There’s always a fine balance between work and family, but I’m still trying to wrap my head around it. I recently resumed work after my maternity leave expired and I can tell you that it has not been easy caring for an 8-month baby and working on a full-time 9-5 job. I’ll take you back to a week before my resumption and my first day of resumption.
Before I resumed work, I had a colleague who also went on maternity leave a year before I did and she would tell me tales of how emotionally attached she was with her baby and I could tell that she really missed her baby from her ‘every second call’ to her nanny. With that in mind, I began to set my emotions in check for the D-day.
On the morning of my resumption, I woke up in a high spirit, I had my bath, wore my favorite floral dress that I had abandoned when I was pregnant and put on some makeup and jewelry. After getting ready to leave for work, I stood in front of my full-length mirror and admired how beautiful I looked because sincerely speaking I had not had time for a proper me-time and self-care. Before I left home, I gave all my baby’s essentials to my sister who lives with my husband and me and told her all she needed to do for my baby.
After what seemed like a 10-mile drive to work, I was finally in front of my work building, at first I had a partial guilt feeling because I was not taking care for my baby by myself and I was not with her but then again I had to work to earn a living so that I can take care of her.
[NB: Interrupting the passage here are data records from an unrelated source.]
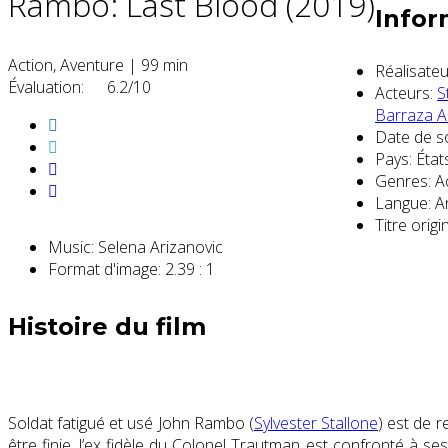
Rambo: Last Blood (2019)
Infor
Action, Aventure
|
99 min
Réalisateu
Évaluation:
6.2/10
Acteurs:
S
Barraza A
Date de so
Pays:
État
Genres:
Ac
Langue:
An
Titre origin
Music:
Selena Arizanovic
Format d'image:
2.39 : 1
Histoire du film
Soldat fatigué et usé John Rambo (
Sylvester Stallone
) est de r
être finie, l’ex fidèle du Colonel Trautman est confronté à 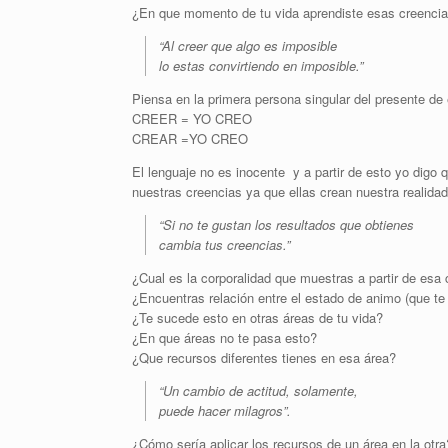
¿En que momento de tu vida aprendiste esas creenci
“Al creer que algo es imposible
lo estas convirtiendo en imposible.”
Piensa en la primera persona singular del presente de
CREER = YO CREO
CREAR =YO CREO
El lenguaje no es inocente y a partir de esto yo digo 
nuestras creencias ya que ellas crean nuestra realidad
“Si no te gustan los resultados que obtienes
cambia tus creencias.”
¿Cual es la corporalidad que muestras a partir de esa
¿Encuentras relación entre el estado de animo (que te
¿Te sucede esto en otras áreas de tu vida?
¿En que áreas no te pasa esto?
¿Que recursos diferentes tienes en esa área?
“Un cambio de actitud, solamente,
puede hacer milagros”.
¿Cómo sería aplicar los recursos de un área en la otra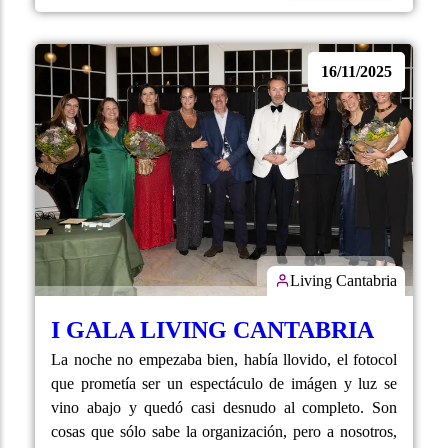
16/11/2025
Living Cantabria
I GALA LIVING CANTABRIA
La noche no empezaba bien, había llovido, el fotocol
que prometía ser un espectáculo de imágen y luz se
vino abajo y quedó casi desnudo al completo. Son
cosas que sólo sabe la organización, pero a nosotros,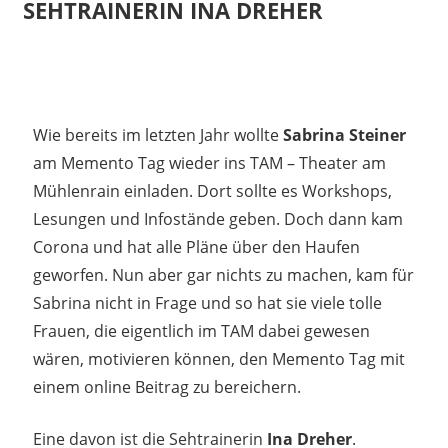
SEHTRAINERIN INA DREHER
13. Juli 2020
madmin
Wie bereits im letzten Jahr wollte
Sabrina Steiner
am Memento Tag wieder ins TAM – Theater am
Mühlenrain einladen. Dort sollte es Workshops,
Lesungen und Infostände geben. Doch dann kam
Corona und hat alle Pläne über den Haufen
geworfen. Nun aber gar nichts zu machen, kam für
Sabrina nicht in Frage und so hat sie viele tolle
Frauen, die eigentlich im TAM dabei gewesen
wären, motivieren können, den Memento Tag mit
einem online Beitrag zu bereichern.
Eine davon ist die Sehtrainerin
Ina Dreher
.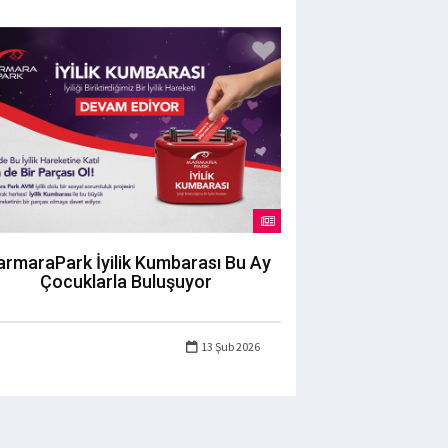
rmaraPark İyilik Kumbarası Bu Ay
Çocuklarla Buluşuyor
13 Şub 2026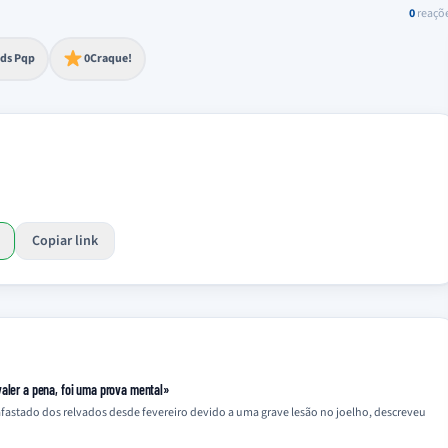
0
reaçõ
to extremo
ds Pqp
0
Craque!
Copiar link
valer a pena, foi uma prova mental»
astado dos relvados desde fevereiro devido a uma grave lesão no joelho, descreveu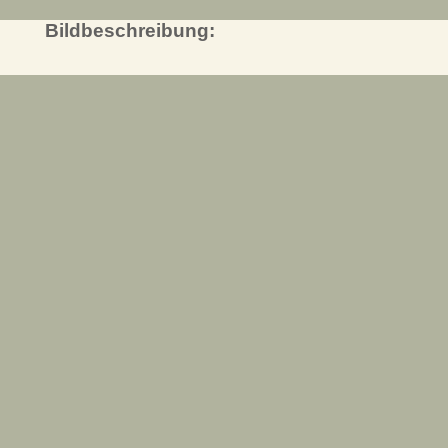
Bildbeschreibung:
After being warmly welcomed by my colleagues I felt like my old self again and I gradually let go of the guilt feeling. However, an hour after I had settled at work, I began to miss my baby in a way that I couldn’t explain, it felt like I was missing a piece of me. Without further ado I called my sister’s phone but she didn’t respond, I dialed it again still no response and before I could calm myself, I began to cry because I was worried and scared, only for my sister to call me 3 minutes later to tell me that she was upstairs playing with my baby and her phone was downstairs.
I am gradually adjusting to my work life, although I still get emotional sometimes, I have improved and I know that 80% of nursing mothers have experienced similar situations when they resume work. Getting a fine balance between work and family is always hectic but I’m still trying to wrap my head around it.